Sir, Apropos your editorial “Life after Doha” (April 19) prematurely announcing the death of the Doha Round, and Alan Beattie's further thoughts on how to bury the corpse (“Time to limit the Doha damage”, Comment, May 3): it is worth remembering that the declarations of multilateral trade negotiations and their closings require political leadership. And this leadership can reflect, taking shrewd advantage of opportunities that arise fortuitously from nowhere.

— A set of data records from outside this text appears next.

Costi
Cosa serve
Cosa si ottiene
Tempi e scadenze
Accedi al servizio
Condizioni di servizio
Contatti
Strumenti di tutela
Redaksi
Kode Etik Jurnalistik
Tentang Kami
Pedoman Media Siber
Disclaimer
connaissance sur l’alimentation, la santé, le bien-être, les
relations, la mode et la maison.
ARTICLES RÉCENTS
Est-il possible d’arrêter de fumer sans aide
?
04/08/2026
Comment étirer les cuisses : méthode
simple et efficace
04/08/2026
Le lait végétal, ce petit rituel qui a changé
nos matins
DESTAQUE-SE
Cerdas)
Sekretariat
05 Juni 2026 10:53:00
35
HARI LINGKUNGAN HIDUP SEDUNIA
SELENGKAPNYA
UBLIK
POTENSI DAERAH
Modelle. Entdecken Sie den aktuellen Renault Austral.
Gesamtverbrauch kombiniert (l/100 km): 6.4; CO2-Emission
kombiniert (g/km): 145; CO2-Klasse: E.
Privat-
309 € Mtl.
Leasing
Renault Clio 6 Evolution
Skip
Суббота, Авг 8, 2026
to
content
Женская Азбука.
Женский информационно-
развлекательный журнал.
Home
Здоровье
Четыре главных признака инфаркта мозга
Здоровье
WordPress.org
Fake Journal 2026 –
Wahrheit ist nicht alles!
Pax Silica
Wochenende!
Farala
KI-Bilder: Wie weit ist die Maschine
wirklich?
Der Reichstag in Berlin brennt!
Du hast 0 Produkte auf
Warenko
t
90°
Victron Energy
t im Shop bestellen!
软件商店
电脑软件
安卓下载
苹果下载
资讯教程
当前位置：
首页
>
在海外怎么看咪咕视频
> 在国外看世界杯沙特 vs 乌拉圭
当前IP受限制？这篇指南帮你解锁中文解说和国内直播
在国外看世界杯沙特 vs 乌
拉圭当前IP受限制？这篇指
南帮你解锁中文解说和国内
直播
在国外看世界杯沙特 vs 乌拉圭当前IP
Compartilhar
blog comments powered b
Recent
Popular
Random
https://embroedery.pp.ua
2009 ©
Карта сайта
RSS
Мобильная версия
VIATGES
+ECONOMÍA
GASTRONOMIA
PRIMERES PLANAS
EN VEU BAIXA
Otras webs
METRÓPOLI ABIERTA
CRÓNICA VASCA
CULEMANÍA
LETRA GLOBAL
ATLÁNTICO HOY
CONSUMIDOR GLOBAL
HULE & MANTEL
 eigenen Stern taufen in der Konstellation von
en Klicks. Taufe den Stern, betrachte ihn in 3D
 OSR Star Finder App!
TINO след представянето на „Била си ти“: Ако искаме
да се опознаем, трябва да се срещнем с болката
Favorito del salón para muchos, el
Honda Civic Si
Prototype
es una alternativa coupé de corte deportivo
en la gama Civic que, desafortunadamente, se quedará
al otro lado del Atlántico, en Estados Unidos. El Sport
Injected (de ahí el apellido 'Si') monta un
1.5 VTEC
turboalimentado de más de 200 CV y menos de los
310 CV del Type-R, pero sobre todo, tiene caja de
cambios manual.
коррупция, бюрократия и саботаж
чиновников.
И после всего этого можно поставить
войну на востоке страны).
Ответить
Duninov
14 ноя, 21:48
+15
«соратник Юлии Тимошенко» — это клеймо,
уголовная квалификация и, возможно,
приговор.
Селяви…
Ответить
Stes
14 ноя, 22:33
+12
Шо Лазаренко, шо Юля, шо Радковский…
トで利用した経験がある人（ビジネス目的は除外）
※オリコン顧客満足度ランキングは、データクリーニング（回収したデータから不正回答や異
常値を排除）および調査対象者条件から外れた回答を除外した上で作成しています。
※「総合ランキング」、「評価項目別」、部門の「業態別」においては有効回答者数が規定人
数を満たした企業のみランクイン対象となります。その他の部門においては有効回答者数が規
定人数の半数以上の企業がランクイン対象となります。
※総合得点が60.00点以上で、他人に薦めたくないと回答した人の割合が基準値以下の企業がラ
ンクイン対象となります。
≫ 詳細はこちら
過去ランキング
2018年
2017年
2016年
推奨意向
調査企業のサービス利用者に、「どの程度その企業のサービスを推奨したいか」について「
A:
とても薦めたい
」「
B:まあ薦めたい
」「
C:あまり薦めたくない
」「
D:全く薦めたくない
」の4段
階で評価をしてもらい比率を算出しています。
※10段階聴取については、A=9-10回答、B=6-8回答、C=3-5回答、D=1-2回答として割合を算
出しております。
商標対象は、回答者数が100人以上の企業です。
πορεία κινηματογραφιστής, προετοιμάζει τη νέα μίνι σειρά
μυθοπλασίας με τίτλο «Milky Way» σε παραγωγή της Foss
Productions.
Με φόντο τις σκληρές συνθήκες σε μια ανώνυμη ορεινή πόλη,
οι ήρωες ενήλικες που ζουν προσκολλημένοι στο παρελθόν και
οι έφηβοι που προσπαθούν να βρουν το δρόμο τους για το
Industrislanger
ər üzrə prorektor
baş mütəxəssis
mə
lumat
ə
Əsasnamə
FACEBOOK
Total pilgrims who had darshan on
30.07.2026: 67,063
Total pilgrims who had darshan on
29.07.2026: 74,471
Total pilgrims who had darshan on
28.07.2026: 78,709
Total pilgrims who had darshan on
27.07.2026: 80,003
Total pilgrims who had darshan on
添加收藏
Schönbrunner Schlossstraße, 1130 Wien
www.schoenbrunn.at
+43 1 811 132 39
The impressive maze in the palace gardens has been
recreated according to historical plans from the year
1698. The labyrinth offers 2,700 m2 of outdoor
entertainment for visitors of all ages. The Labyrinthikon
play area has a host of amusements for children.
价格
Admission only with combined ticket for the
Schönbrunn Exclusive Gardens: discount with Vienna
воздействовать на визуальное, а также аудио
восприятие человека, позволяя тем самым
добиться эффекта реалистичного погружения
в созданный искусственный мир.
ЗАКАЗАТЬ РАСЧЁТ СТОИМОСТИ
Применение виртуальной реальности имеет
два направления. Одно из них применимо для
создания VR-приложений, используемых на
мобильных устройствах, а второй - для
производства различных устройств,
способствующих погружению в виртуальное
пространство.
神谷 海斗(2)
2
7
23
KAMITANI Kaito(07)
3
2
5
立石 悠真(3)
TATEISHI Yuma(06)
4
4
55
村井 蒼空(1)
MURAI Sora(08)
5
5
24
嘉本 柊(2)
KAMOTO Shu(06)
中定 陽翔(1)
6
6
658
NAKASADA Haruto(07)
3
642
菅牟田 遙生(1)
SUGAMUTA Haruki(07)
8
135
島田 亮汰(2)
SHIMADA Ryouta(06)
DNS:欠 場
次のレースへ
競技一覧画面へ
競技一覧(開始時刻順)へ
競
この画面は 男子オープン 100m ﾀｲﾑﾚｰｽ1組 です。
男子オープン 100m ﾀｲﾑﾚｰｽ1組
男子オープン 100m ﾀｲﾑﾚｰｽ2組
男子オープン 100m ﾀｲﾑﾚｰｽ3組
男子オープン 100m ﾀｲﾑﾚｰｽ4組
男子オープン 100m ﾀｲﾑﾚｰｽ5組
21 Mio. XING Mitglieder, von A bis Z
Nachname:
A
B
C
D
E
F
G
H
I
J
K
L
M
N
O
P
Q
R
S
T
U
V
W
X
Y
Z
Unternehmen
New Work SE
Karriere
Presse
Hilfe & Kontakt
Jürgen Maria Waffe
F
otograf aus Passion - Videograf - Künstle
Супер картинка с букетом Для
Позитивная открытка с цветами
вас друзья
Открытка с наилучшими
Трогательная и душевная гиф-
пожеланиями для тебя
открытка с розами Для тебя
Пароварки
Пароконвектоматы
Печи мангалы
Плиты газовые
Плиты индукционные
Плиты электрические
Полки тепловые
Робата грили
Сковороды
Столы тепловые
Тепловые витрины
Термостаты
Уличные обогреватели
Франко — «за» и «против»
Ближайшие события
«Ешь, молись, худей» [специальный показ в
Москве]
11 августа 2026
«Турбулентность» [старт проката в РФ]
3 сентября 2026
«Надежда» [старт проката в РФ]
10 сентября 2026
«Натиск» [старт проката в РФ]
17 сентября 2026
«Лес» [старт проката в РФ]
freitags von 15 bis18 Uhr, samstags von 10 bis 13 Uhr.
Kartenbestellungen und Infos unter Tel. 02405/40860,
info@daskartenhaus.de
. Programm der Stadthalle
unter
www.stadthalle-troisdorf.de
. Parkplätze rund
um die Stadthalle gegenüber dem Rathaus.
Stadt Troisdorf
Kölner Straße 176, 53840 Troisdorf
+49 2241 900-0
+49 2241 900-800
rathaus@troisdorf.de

The failure to launch the Doha Round at Seattle, where the World Trade Organisation meeting failed amid chaos and mayhem, was followed by the US exercising leadership, under President George W. Bush, to launch the Round at Doha two years later, by taking advantage of 9/11. It was considered to be a symbol of our determination to reaffirm our values, which include an open economy and society.
By a strange irony, Osama bin Laden's assassination nearly 10 years later presents an opportunity to close the round, again in affirmation of the same values. What a glorious opportunity this presents to a much-strengthened President Barack Obama finally to emerge from his eloquent silence on Doha and to address and convince the unions that wrongly attack openness in trade for their stagnant wages or for unemployment. Equally important, he needs to confront and seek moderation from the insatiable business lobbies that keep up the cry that “there is not enough on the table for us”; as Adam Smith, Milton Friedman and John Kenneth Galbraith reminded us, corporate interests and national and international advantage are not always congruent.
After a year's hesitation, President Bill Clinton fought like a lion for the Uruguay Round. President Obama can do no less. Let us make opening Doha and closing Doha a lasting, unwitting legacy of Osama bin Laden.